Die Schule zog am 15. Oktober in ein neues Gebäude in die Holstenstraße um (spätere Höhere Handelsschule). Ferner bekam das Lehrerinnenseminar eine jährliche Beihilfe von 1650 Mark vom Magistrat der Stadt. Eine weitere Förderung der Stadt in Höhe von 4800 Mark jährlich führte zu „einigen Misshelligkeiten“ (Holsteinischer Courier vom 10./11. Mai 1958 zum 70-jährigen Bestehen der Höheren Mädchenschule) in der Schule. An die Zahlung dieser Summe von 4800 Mark waren einige Bedingungen geknüpft, die Bertha Rabe und zwei weitere Lehrerinnen so nicht hinnehmen wollten. Zum einen sollte das Lehrerinnenseminar aufgelöst werden, die einzige Möglichkeit für Frauen, als Lehrerin zu arbeiten, da ihnen das Studium an einer Universität nicht offenstand.

Ferner tauchten Pläne auf, die Schule in die Verwaltung der Stadt zu überführen. Mit diesem Schritt wollte man einen vollakademisch ausgebildeten Lehrer als Direktor einstellen. Man bot Bertha Rabe die Stelle als erste Lehrerin an. Diese Bedingungen wollte sie nicht akzeptieren und kündigte ihre Stellung zum 31. März 1901, was auch ihr Ausscheiden aus dem Schuldienst bedeutete. Die Stadt übernahm die Zahlung ihrer Pension. Sie verließ Neumünster, zog nach Trebbin und starb am 22. Februar 1936.

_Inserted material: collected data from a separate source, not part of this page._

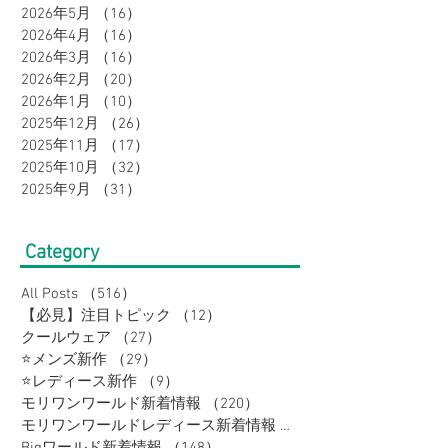
2026年5月
（16）
16件の記事
2026年4月
（16）
16件の記事
2026年3月
（16）
16件の記事
2026年2月
（20）
20件の記事
2026年1月
（10）
10件の記事
2025年12月
（26）
26件の記事
2025年11月
（17）
17件の記事
2025年10月
（32）
32件の記事
2025年9月
（31）
31件の記事
Category
All Posts
（516）
516件の記事
【必見】注目トピック
（12）
12件の記事
クールウェア
（27）
27件の記事
⭐メンズ新作
（29）
29件の記事
⭐レディース新作
（9）
9件の記事
モリワンワールド新着情報
（220）
220件の記事
モリワンワールドレディース新着情報
（80）
Bigワールド新着情報
（148）
148件の記事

Im Archiv des ev.-luth. Kirchenkreises Altholstein in Neumünster gibt es im Beerdigungsregister 1936, S. 353, für den 21. März den folgenden Eintrag:
 „Auf Veranlassung des Fräulein Frieda Kardel, Neumünster, Steinmetzstr. 20 (?). Einen Behälter beigesetzt im Zeitgrab N.W. Nr. 566, der angeblich die Überreste des Fräulein Bertha Raabe, geb. 16. Dezember 1854 in Berleburg, zuletzt wohnhaft in Berlin W 30, Hohenstaufenstr. 16 III (enthält), die am 22.2.1936 in Berlin gestorben und am 26.2.1936 im Krematorium Berlin-Wilmersdorf verbrannt ist.“

Zum 50-jährigen Bestehen der Klaus-Groth-Schule wurde von ehemaligen Schülerinnen auf dem Friedhof ein Gedenkstein aufgestellt mit der Inschrift „Unserer lieben Schulvorsteherin Bertha Rabe. 1854 – 1936. Ihre Schülerinnen“.

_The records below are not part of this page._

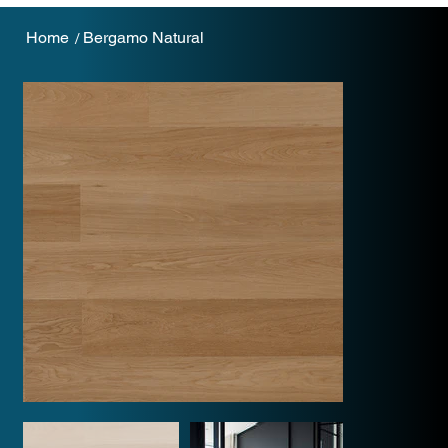
Home
Bergamo Natural
/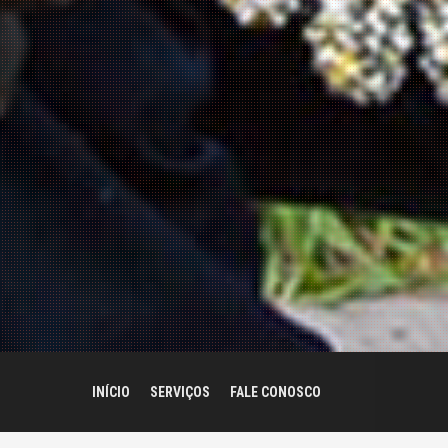
INÍCIO
SERVIÇOS
FALE CONOSCO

Einige Anmerkungen der Verfasserin:
Eine Urnenbeisetzung war zu damaliger Zeit ungewöhnlich.
Der Gedenkstein ist nicht mehr auffindbar, und das Grab ist wieder neu belegt.

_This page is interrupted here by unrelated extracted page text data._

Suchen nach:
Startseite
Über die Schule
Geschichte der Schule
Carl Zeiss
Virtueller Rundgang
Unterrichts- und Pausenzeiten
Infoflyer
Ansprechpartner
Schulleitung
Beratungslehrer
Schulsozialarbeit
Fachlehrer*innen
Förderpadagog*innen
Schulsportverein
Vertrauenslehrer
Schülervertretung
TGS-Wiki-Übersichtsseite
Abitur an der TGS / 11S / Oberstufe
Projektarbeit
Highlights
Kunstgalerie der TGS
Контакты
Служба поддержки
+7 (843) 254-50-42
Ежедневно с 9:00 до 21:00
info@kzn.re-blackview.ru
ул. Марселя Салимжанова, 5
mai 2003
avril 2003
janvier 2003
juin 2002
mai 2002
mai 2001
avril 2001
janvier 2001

Zum Ansinnen der Stadt, einen vollakademisch ausgebildeten Direktor einzusetzen, ist zu sagen:
In „Die allgemeinen Bestimmungen des königlich preußischen Ministers der geistlichen, Unterrichts- und Medizinal-Angelegenheiten vom 15. Oktober 1872, betreffend das Volksschul-, Präparanden- und Seminar-Wesen nebst den Prüfungs-Ordnungen für Volksschul-Lehrer und Lehrerinnen“, durch den Hauptinhalt der wichtigsten später erlassenen Ministerial-Verfügungen erläutert von E. Sperber, Regierungs- und Schulrat, Zweite, bis 31. Juli 1893 ergänzte Auflage; Ferdinand Hirt, Breslau 1893, heißt es, dass: „…Personen, welche bei Erlass dieser Verfügung aufgrund der ihnen erteilten Erlaubnis an Privatschulen unterrichten oder solche leiten, ohne die dafür jetzt vorgeschriebene Prüfung abgelegt zu haben, sind nicht nur befugt, an der betreffenden Schule weiter zu unterrichten, bzw. dieselbe weiter zu leiten, sondern sie können auch an eine andere gleichartige Schule übergehen, ohne dass sie eine neue Prüfung abzulegen brauchen ..."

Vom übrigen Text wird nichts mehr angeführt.